As diabetes and CV diseases are strictly linked, both epidemiologically and mechanistically, the possibility remains that chronic PM exposure may deteriorate the already poor cardiometabolic outlook of the diabetic patient. It may be by chance, but countries with high average annual population-weighted PM2.5 concentrations, like China (58 µg/m3) and India (74 µg/m3) (www.stateofglobalair.com), are those with the highest numbers of diabetic patients (110, and 69 million, respectively). The highest concentrations of population-weighted average PM2.5 in 2015 were in North Africa and the Middle East, due mainly to high levels of windblown mineral dust: in this world region, age-adjusted comparative diabetes prevalence ranks second in the world diabetes prevalence [9]. However, the ecological and plausible connection between PM and diabetes is not evident in other part of the world: in the USA, for example, the average annual population-weighted PM2.5 concentrations were 8 µg/m3 in 2015, below the upper limit to identify a good quality of the air. In the same year, the number of diabetic people in the USA averaged 29.3 million [9], with the highest (11.5%) world diabetes prevalence (adults, 20 to 79 years) in that world region (North America and Caribbean). Apart from PM pollution, other risk factors are obviously operative, either synergistically, additively, or antagonistically, to explain the long and apparently unrestrainable wave of type 2 diabetes in the world.

Individual choices do matter

Most sources of outdoor air pollution are well beyond the control of individuals. That air pollution is strictly linked to anthropic activities has become clear in Beijing, when Chinese Premier closed thousands of factories and banned half of five million registered cars to ensure an azure landscape. After that, Beijing has resumed its foggy landscape. (http://edition.cnn.com/2015/09/04/asia/china-beijing-blue-sky-disappears-after-military-parade/). Individuals should be informed that there is still room for personal action. In order to maximize HLE in people with or at risk for type 2 diabetes or CV diseases, for example, a look at the leading risk factors for total deaths may help (Table 2). At least 5 of 15 top risk factors are linked to diet, including high sodium, low whole grain, low fruit, low nuts and seeds, and low vegetables. In theory, this means that equilibrating all the dietary risks for health (consume less sodium and more whole grain, fruit, nuts and seeds, and vegetables) would counterbalance other non-dietary risks. There is evidence from randomized controlled trials that healthy diets, like Mediterranean diet is thought to be, can improve the cardiometabolic outlook of high risk patients, by preventing type 2 diabetes, ameliorating glucose control and cutting by 30% CV outcomes [14, 15].

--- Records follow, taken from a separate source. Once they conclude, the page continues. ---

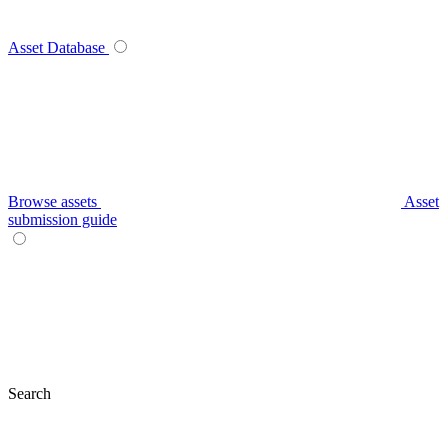
Asset Database
Browse assets
Asset
submission guide
Search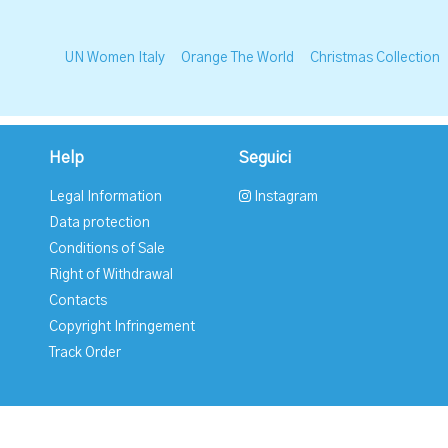
UN Women Italy
Orange The World
Christmas Collection
Help
Seguici
Legal Information
Instagram
Data protection
Conditions of Sale
Right of Withdrawal
Contacts
Copyright Infringement
Track Order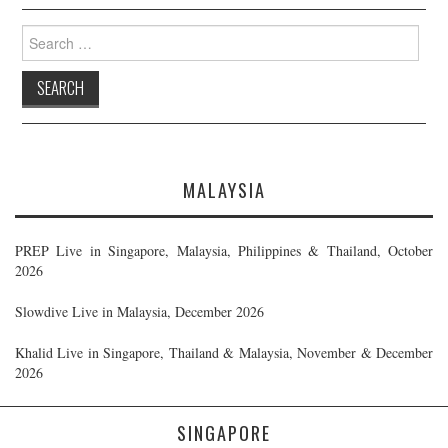
Search
for:
MALAYSIA
PREP Live in Singapore, Malaysia, Philippines & Thailand, October
2026
Slowdive Live in Malaysia, December 2026
Khalid Live in Singapore, Thailand & Malaysia, November & December
2026
SINGAPORE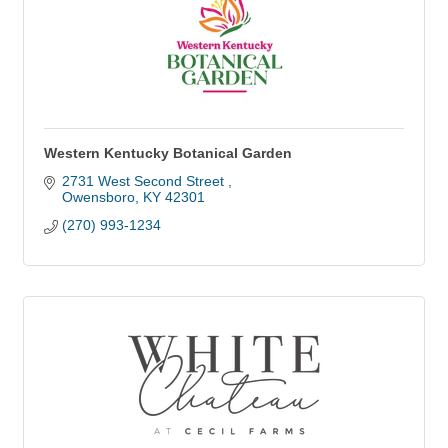
Western Kentucky Botanical Garden
2731 West Second Street 
Owensboro
KY
42301
(270) 993-1234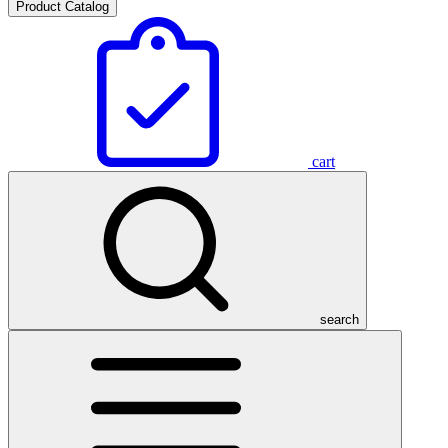
Product Catalog
cart
search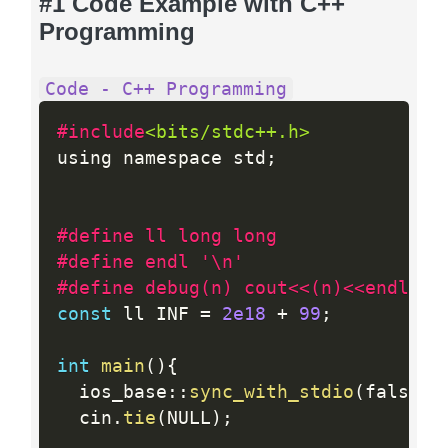
#1 Code Example with C++
Programming
Code - C++ Programming
#include
<bits/stdc++.h>
using namespace std
;
#define ll long long
#define endl '\n'
#define debug(n) cout<<(n)<<endl;
const
 ll INF 
=
2e18
+
99
;
int
main
(
)
{
  ios_base
:
:
sync_with_stdio
(
false
)
;
  cin
.
tie
(
NULL
)
;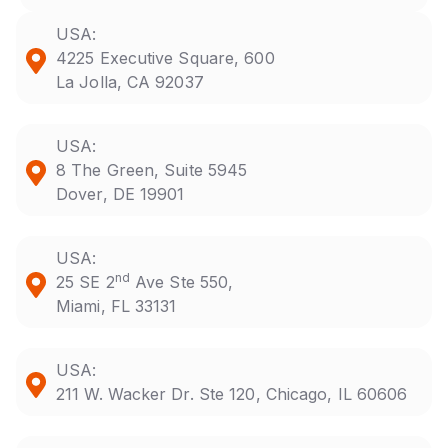
USA:
4225 Executive Square, 600
La Jolla, CA 92037
USA:
8 The Green, Suite 5945
Dover, DE 19901
USA:
nd
25 SE 2
Ave Ste 550,
Miami, FL 33131
USA:
211 W. Wacker Dr. Ste 120, Chicago, IL 60606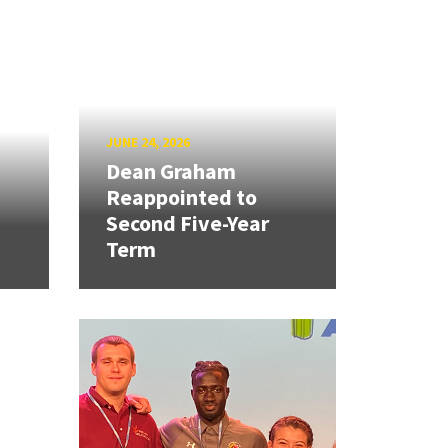
JUNE 24, 2026
Dean Graham
Reappointed to
Second Five-Year
Term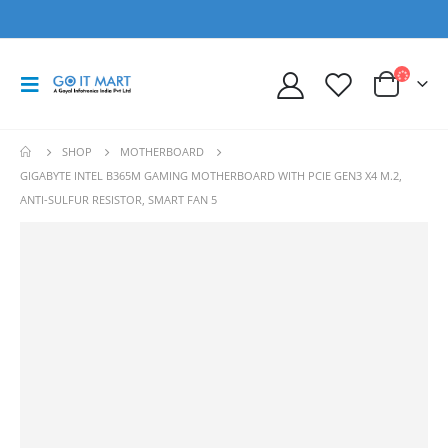
SHOP
MOTHERBOARD
GIGABYTE INTEL B365M GAMING MOTHERBOARD WITH PCIE GEN3 X4 M.2,
ANTI-SULFUR RESISTOR, SMART FAN 5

Higher incomes are associated with longer life expectancy [16] and a recent study from the US population [17] concluded that life expectancy increases continuously with income, without threshold: life expectancy differs by 15 years for men and 10 years for women between the richest 1% and poorest 1% of individuals. Moreover the differences in life expectancy for individuals in the lowest income quartile are not significantly correlated with access to medical care, physical environmental factors, income inequality, or labor market conditions, but are related to differences in health behaviors, including smoking, obesity, and exercise. Interestingly enough, low physical activity is the 15th highest ranking risk factor for death. Finally, and perhaps more importantly, a favorable lifestyle, as defined as at least three of the four healthy lifestyle factors (no current smoking, no obesity, physical activity at least once weekly, and a healthy diet pattern), may cut by nearly 50% the risk of coronary heart disease among people at high genetic risk [18]. Thankfully, things seem not immutable. Individual healthy choices do matter, especially after presidential U.S. plan to weaken fuel standards, to rise coal industry again, and to reduce the agency’s work on air quality (http://www.huffingtonpost.com/entry/american-lung-association-state-of-the-air-1017-us_us_58f4f5a0e4b0bb9638e566e6). If so, information on air pollution for a specific geographical area could be used in the stratification of the individual cardio-metabolic risk in the future.